Pedra Riscada: How to Plan a Big Wall Trip to Brazil's Largest Granite Monolith
South America's largest granite monolith: 1,260 meters, 19-pitch routes, and almost no English-language planning information. Here is how to get there.
Pedra Riscada is not a route most visiting climbers know about. It should be. A monolithic granite wall rising 1,260 meters from the Atlantic Forest of northern Minas Gerais, it is the largest rock monolith in South America — a claim that tends to surprise people who associate big walls with Yosemite, Patagonia, or Norway. When American climber Sasha DiGiulian made the first free ascent of Planeta dos Macacos (8a+, 5.13c) on the south face in 2014, the international climbing press noticed for about a week. Then silence. Pedra Riscada returned to being known only to Brazilian climbers and a handful of Europeans who had seen the photographs.
The monolith sits near the town of São João da Glória in the Grão Mogol region of northern Minas Gerais. The nearest significant city is Montes Claros, a 3-hour drive north of Belo Horizonte. Access requires a car — there is no public transport within reasonable distance of the trailhead — and the approach from the nearest pousada to the base of the wall takes 2-3 hours on foot depending on the route you are accessing.

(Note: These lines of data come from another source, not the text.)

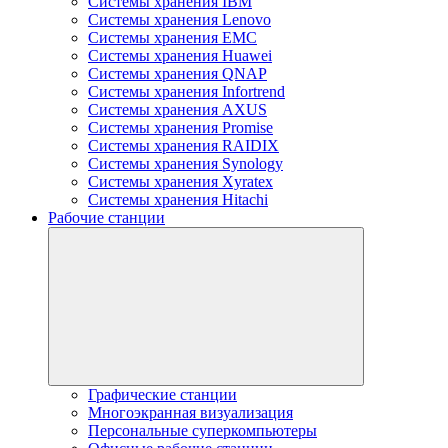
Системы хранения IBM
Системы хранения Lenovo
Системы хранения EMC
Системы хранения Huawei
Системы хранения QNAP
Системы хранения Infortrend
Системы хранения AXUS
Системы хранения Promise
Системы хранения RAIDIX
Системы хранения Synology
Системы хранения Xyratex
Системы хранения Hitachi
Рабочие станции
Графические станции
Многоэкранная визуализация
Персональные суперкомпьютеры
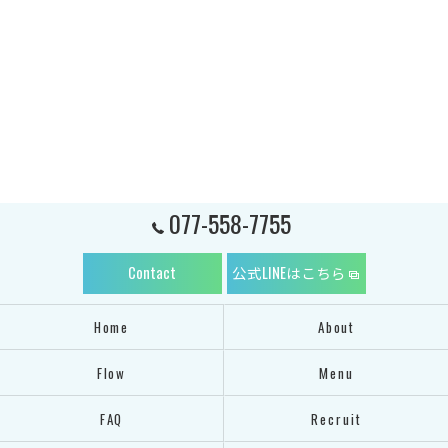
077-558-7755
Contact
公式LINEはこちら
Home
About
Flow
Menu
FAQ
Recruit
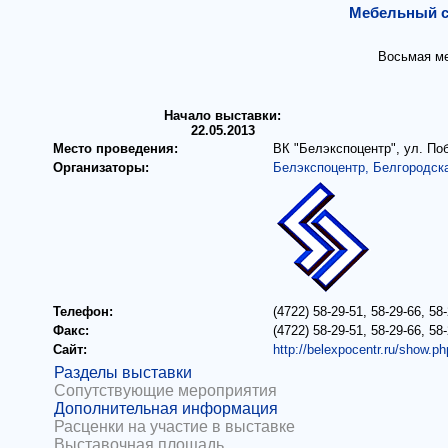
Мебельный с
Восьмая ме
Начало выставки:
22.05.2013
Место проведения:
ВК "Белэкспоцентр", ул. По
Организаторы:
Белэкспоцентр, Белгородск
Телефон:
(4722) 58-29-51, 58-29-66, 58
Факс:
(4722) 58-29-51, 58-29-66, 58
Сайт:
http://belexpocentr.ru/show.p
Разделы выставки
Сопутствующие мероприятия
Дополнительная информация
Расценки на участие в выставке
Выставочная площадь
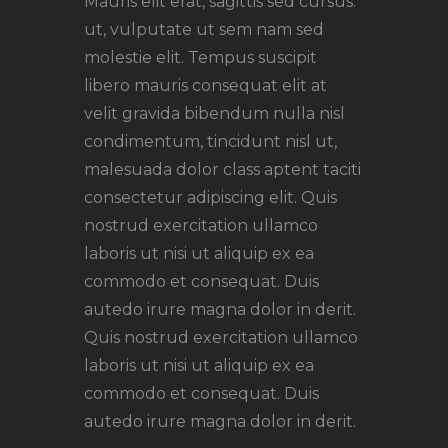
Mauris elit erat, sagittis sed cursus.
ut, vulputate ut sem nam sed
molestie elit. Tempus suscipit
libero mauris consequat elit at
velit gravida bibendum nulla nisl
condimentum, tincidunt nisl ut,
malesuada dolor class aptent taciti
consectetur adipiscing elit. Quis
nostrud exercitation ullamco
laboris ut nisi ut aliquip ex ea
commodo et consequat. Duis
autedo irure magna dolor in derit.
Quis nostrud exercitation ullamco
laboris ut nisi ut aliquip ex ea
commodo et consequat. Duis
autedo irure magna dolor in derit.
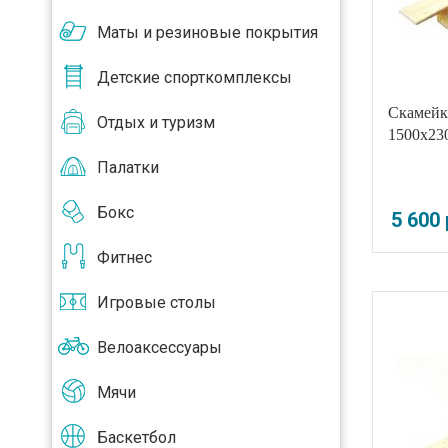
Маты и резиновые покрытия
Детские спорткомплексы
Скамейк
Отдых и туризм
1500x23
Палатки
Бокс
5 600
Фитнес
Игровые столы
Велоаксессуары
Мячи
Баскетбол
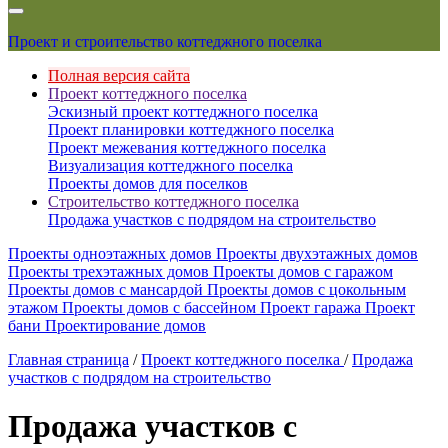
Проект и строительство коттеджного поселка
Полная версия сайта
Проект коттеджного поселка
Эскизный проект коттеджного поселка
Проект планировки коттеджного поселка
Проект межевания коттеджного поселка
Визуализация коттеджного поселка
Проекты домов для поселков
Строительство коттеджного поселка
Продажа участков с подрядом на строительство
Проекты одноэтажных домов
Проекты двухэтажных домов
Проекты трехэтажных домов
Проекты домов с гаражом
Проекты домов с мансардой
Проекты домов с цокольным
этажом
Проекты домов с бассейном
Проект гаража
Проект
бани
Проектирование домов
Главная страница
/
Проект коттеджного поселка
/
Продажа
участков с подрядом на строительство
Продажа участков с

The most accessible multi-pitch route for visiting climbers is Moonwalker, a 19-pitch line rated 7a (5.11d) at the crux, with sustained sections in the 5.10 to 5.11a range. The route was established over multiple seasons by local climber Fábio Assis and his partners and represents the standard by which other Pedra Riscada objectives are measured. Moonwalker follows a natural crack and face system on the southwest buttress, staying on relatively clean rock with solid bolted anchors at each belay. Budget a full day car-to-car for a competent team. A bivy on the wall is possible on longer routes.
The Planeta dos Macacos route (the line Sasha DiGiulian freed) is 5.13c at its crux and should only be attempted by climbers who can project hard sport in the 5.13 range at altitude. For most visiting climbers it is an objective to observe from the base, not to attempt — the crux pitch alone requires sustained 5.13 movement with no rest holds. However, the route below and above the crux pitch involves 5.10-5.11 climbing that is well within reach of competent multi-pitch leaders, and some teams have climbed it in a combination of free and aid on the hardest section.
Logistics for a Pedra Riscada trip are not simple and reward thorough planning. You will need to arrange a guide — independent route-finding on the wall is difficult and the consequences of getting lost on a 1,260-meter face are serious. The most established guide operator for Pedra Riscada is Guias de Grão Mogol, which can be contacted through the Montes Claros climbing community. Prices for a full-day guided multi-pitch run R$600-800 for a two-person team. Accommodation in São João da Glória is limited to a few pousadas — call ahead, especially during Brazilian long weekends when local tourism peaks.
The best time to climb is May through August. The Grão Mogol region sits at a latitude where the dry season is pronounced and the temperature on the wall is comfortable — typically 22-28°C at the base and notably cooler on the upper pitches. Outside the dry season, the rock can become slick and the approach trails are muddy and difficult.
Why go? Pedra Riscada offers something you cannot find in any other climbing region: big-wall granite in a setting of Atlantic Forest that has no infrastructure, no crowds, and no established tourist economy. You will share the wall with nobody. The approach through the forest involves wildlife crossings, birdsong, and on lucky mornings the sound of muriqui monkeys in the canopy above you. It is remote, committing, serious climbing — and the payoff is one of the most dramatic granite environments in the world.